A key contribution of the paper is that the same discrete-latent formulation can be used for STT. The authors reinterpret next-token prediction over a union vocabulary $\mathcal{V}=\mathcal{V}_{\text{text}}\cup\mathcal{V}_{\text{latent}}$, where the speech side uses discrete latent codes and the text side uses BPE tokens. The same decoder-only Transformer can therefore support both modalities through different prompt tokens.
In the TTS configuration, the model predicts the next latent code and then reconstructs the next mel frame. In the STT configuration, the model is given speech input and predicts the BPE sequence. The paper’s notation writes the STT objective as a cross-entropy over the target text tokens, with the discrete latent formulation providing the shared modeling framework rather than a separate ASR architecture.
For joint TTS-STT training, the model is initialized on TTS for 80k steps and then trained with mixed speech-text sequences for both modes, sampled equally within each batch. The paper uses dropout 0.5 in TTS mode during both training and inference, while dropout is disabled for STT. SpecAugment is used on the speech side, with a weaker configuration for the joint model than in the STT-only setting because the original settings were found to be too aggressive.
The appendix notes that longer training did not bring notable improvements. This is relevant because some compared systems, especially their MELLE reproduction, were sensitive to optimization details and did not clearly benefit from substantially longer training.
The paper compares MELD against a codec-based baseline, Codec-LM, built with a DAC encoder. The DAC setup uses 12 codebooks with a codebook size of 1024 and produces 12-level RVQ codes at 50 Hz. To capture residual dependencies, the authors apply a one-code delay to each level of the RVQ stack, resulting in a total delay of $(12-1)\times20$ ms. Twelve linear heads predict the 12 levels of RVQ codes for TTS; a separate linear head predicts BPE tokens for STT.
For fairer comparison on STT, the codec baseline’s codebooks are initialized and frozen from a pre-trained TTS-only Codec-LM. The paper reports that this initialization is crucial: without codebook initialization, the codec baseline fails to converge, with WERs above 100 on dev and test.
The TTS task uses the first 3 seconds of an utterance as a prompt and asks the model to continue the utterance given the transcription. The evaluation uses LibriSpeech test-clean samples with durations between 4 and 10 seconds, totaling 2.2 hours. Each sample is generated 3 times and the scores are averaged.
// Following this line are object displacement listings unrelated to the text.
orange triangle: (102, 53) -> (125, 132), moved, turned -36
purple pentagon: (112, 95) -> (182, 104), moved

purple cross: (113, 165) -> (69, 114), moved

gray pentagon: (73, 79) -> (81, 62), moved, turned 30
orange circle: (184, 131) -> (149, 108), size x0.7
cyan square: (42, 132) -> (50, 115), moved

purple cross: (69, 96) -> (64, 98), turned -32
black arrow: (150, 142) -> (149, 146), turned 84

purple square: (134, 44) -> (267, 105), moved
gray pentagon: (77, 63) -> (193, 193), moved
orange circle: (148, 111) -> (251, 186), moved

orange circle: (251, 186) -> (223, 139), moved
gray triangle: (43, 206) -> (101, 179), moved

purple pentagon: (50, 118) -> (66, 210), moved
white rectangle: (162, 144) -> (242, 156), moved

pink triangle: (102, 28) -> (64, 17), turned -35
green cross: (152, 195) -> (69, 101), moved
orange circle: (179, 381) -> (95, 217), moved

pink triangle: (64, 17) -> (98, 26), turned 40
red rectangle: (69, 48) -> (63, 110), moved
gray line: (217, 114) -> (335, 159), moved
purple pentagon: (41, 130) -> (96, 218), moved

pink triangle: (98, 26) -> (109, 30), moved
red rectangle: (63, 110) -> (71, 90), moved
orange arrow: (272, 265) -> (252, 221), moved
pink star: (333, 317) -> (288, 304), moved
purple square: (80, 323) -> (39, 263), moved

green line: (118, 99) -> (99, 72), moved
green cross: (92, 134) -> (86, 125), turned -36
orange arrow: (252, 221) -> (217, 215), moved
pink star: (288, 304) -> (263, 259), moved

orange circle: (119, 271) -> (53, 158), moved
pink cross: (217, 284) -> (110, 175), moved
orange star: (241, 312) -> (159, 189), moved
The paper reports both subjective and objective metrics. Subjectively, it uses Similarity MOS (SMOS) for speaker similarity and Comparison MOS (CMOS) for naturalness relative to MELD. Objectively, it uses WER from a Conformer-Transducer and from Whisper-large, plus speaker-embedding cosine similarity (SIM) from a WavLM-finetuned speaker verifier. The authors use SIM purely as a proxy for speaker similarity.
The appendix describes the subjective setup in more detail: 43 tests across 40 speakers from LibriSpeech test-clean, with 5 listeners per screen, collected via Amazon Mechanical Turk. Each screen has two subtasks, and each receives 15-20 scores overall.
For STT, the paper reports word error rates on LibriSpeech dev-clean, dev-other, test-clean, and test-other, using beam search with beam size 5. SpecAugment is applied in the STT setting. The joint TTS-STT experiment reports TTS metrics together with STT test-clean and test-other WERs.
The main TTS result is that MELD substantially improves over both codec-based and mel-only baselines while maintaining competitive speaker similarity. Compared with the authors’ codec baseline, MELD reduces WER from 5.3/4.8 to 2.4/1.9 when using BPE tokens and mel spectrograms at 62.5 Hz, while retaining the same SIM reported for the codec baseline with phoneme tokens and exceeding the BPE codec baseline.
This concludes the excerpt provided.